EXERCISE: Your answer must consist of exactly the lines below, starting with the line with "TORNAR A LES NOTICIES" and going on through the line with "Woldstar 2014", and nothing else.

RECORD SET:
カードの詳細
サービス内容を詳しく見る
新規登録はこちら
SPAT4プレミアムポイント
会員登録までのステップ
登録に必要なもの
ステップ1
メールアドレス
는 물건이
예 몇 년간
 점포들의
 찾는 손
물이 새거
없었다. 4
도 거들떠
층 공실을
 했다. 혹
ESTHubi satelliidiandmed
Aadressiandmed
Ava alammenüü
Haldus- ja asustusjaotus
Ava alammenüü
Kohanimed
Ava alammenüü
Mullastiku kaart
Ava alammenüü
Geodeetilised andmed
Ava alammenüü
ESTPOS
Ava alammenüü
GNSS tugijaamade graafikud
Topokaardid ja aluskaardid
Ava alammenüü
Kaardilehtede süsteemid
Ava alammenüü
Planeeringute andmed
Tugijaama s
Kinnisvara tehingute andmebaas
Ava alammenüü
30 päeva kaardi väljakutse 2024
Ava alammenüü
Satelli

...

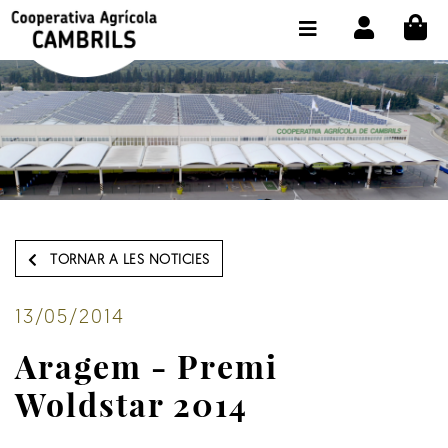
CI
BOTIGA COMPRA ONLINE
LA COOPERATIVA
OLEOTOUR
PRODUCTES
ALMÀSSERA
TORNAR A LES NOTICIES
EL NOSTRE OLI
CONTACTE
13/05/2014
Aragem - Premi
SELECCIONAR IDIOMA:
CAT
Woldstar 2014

* * *

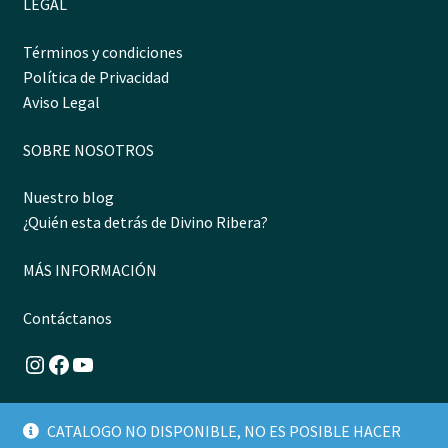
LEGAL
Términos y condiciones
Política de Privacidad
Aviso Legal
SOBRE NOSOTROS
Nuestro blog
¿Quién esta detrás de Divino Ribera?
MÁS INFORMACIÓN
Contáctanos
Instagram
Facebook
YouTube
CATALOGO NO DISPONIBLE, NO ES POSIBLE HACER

RESPONSE FOR THIS EXERCISE:
TORNAR A LES NOTICIES
EL NOSTRE OLI
CONTACTE
13/05/2014
Aragem - Premi
SELECCIONAR IDIOMA:
CAT
Woldstar 2014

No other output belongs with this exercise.